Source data
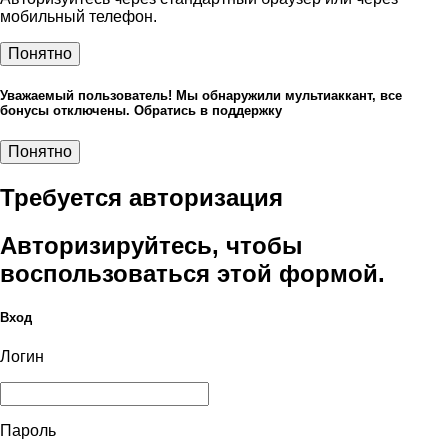
мобильный телефон.
Понятно
Уважаемый пользователь! Мы обнаружили мультиаккант, все
бонусы отключены. Обратись в поддержку
Понятно
Требуется авторизация
Авторизируйтесь, чтобы
воспользоваться этой формой.
Вход
Логин
Пароль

# [ASSIGNMENT]
Set out exactly the lines from the one bearing "Авторизируйтесь, чтобы" through the end of the data, including both ends and omitting all others.

# [ANSWER TO THIS EXERCISE]
Авторизируйтесь, чтобы
воспользоваться этой формой.
Вход
Логин
Пароль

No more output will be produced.